* [What this task involves] Set down all of the data exactly. Pictures stay out of the copy.

(Data extracted from a collection)
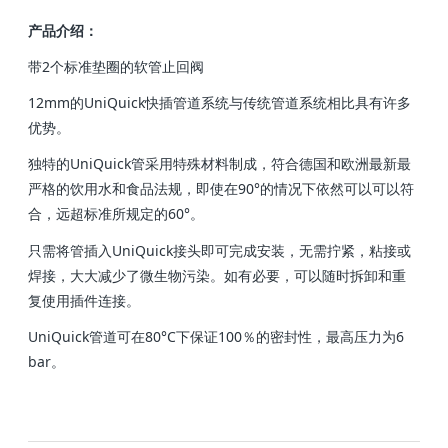
产品介绍：
带2个标准垫圈的软管止回阀
12mm的UniQuick快插管道系统与传统管道系统相比具有许多
优势。
独特的UniQuick管采用特殊材料制成，符合德国和欧洲最新最
严格的饮用水和食品法规，即使在90°的情况下依然可以可以符
合，远超标准所规定的60°。
只需将管插入UniQuick接头即可完成安装，无需拧紧，粘接或
焊接，大大减少了微生物污染。如有必要，可以随时拆卸和重
复使用插件连接。
UniQuick管道可在80°C下保证100％的密封性，最高压力为6
bar。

* [Answer box]
产品介绍：
带2个标准垫圈的软管止回阀
12mm的UniQuick快插管道系统与传统管道系统相比具有许多
优势。
独特的UniQuick管采用特殊材料制成，符合德国和欧洲最新最
严格的饮用水和食品法规，即使在90°的情况下依然可以可以符
合，远超标准所规定的60°。
只需将管插入UniQuick接头即可完成安装，无需拧紧，粘接或
焊接，大大减少了微生物污染。如有必要，可以随时拆卸和重
复使用插件连接。
UniQuick管道可在80°C下保证100％的密封性，最高压力为6
bar。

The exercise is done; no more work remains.